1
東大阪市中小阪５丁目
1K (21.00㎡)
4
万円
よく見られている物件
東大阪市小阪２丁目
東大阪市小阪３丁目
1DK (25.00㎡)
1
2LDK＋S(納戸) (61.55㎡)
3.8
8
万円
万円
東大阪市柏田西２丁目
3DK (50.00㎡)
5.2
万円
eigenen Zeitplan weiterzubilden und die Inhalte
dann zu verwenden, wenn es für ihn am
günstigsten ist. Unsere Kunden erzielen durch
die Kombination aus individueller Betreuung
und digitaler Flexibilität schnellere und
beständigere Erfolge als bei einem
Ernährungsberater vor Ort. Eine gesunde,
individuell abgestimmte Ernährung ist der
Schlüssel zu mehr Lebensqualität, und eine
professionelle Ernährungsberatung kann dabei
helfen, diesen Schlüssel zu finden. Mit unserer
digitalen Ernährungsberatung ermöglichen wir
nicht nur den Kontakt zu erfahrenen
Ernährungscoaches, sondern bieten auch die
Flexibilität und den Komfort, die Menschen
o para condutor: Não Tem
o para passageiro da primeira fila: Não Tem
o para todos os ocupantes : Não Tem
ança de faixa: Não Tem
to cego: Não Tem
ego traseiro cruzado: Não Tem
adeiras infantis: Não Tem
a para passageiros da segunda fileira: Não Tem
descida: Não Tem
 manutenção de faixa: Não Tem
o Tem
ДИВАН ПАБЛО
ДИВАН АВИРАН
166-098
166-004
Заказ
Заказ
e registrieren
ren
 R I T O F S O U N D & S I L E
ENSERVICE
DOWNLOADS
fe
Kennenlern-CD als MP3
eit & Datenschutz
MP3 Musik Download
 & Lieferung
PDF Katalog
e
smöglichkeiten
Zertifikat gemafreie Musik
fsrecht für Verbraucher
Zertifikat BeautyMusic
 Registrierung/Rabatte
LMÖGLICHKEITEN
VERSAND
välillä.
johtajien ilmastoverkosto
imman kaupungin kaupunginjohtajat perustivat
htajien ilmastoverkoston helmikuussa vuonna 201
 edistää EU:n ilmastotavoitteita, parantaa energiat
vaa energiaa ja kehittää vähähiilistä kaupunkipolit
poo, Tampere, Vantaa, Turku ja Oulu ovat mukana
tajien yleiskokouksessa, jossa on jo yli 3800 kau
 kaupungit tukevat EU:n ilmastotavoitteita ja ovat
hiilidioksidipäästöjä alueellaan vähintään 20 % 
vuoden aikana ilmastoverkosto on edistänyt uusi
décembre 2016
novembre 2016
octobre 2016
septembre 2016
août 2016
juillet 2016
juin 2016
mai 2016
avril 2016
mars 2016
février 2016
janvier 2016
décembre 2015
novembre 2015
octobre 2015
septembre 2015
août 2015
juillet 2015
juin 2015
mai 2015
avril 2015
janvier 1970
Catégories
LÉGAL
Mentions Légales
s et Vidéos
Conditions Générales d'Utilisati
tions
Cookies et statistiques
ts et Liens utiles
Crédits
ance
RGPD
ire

..............................

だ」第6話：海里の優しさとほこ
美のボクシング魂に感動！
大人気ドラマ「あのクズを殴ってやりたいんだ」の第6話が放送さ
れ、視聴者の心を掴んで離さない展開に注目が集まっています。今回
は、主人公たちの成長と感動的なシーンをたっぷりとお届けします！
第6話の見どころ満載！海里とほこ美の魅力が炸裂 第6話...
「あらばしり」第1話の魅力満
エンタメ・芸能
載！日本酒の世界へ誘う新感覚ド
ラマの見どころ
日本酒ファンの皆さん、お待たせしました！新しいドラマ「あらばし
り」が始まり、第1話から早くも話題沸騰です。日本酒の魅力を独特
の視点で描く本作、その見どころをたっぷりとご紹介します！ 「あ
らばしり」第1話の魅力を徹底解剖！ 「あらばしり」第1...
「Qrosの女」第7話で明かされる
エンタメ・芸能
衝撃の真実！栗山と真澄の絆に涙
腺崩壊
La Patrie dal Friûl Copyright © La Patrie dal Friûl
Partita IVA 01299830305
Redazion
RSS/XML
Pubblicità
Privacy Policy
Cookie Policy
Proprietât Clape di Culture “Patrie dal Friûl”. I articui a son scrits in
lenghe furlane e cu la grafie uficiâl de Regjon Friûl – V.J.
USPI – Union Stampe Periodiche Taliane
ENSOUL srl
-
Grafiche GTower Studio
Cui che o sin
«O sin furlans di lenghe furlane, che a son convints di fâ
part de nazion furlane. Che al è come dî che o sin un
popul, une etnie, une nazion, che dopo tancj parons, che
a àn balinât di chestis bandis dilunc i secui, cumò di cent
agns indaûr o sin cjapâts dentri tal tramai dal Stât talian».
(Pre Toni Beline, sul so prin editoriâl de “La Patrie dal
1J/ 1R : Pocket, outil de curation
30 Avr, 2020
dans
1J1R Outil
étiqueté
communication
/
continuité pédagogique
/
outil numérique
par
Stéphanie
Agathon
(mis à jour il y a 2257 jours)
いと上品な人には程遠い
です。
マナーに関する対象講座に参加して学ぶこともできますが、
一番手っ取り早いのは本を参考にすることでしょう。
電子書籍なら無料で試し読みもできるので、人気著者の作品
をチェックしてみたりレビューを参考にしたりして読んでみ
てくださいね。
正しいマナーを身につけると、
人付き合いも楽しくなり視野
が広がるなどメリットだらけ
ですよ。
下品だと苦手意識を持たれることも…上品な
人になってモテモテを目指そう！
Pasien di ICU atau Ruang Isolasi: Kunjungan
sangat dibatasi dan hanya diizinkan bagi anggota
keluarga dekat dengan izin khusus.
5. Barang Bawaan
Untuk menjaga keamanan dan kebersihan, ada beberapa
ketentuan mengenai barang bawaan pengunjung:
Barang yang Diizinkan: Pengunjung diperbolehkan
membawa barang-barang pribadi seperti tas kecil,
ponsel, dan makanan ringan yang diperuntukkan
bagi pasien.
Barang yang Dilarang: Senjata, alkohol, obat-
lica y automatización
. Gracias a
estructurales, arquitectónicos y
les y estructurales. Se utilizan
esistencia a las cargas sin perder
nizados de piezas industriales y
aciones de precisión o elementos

..............................

## Requirement
When a line in the records above contains the word "あらばしり", copy it.

## Task answer
「あらばしり」第1話の魅力満
らばしり」第1話の魅力を徹底解剖！ 「あらばしり」第1...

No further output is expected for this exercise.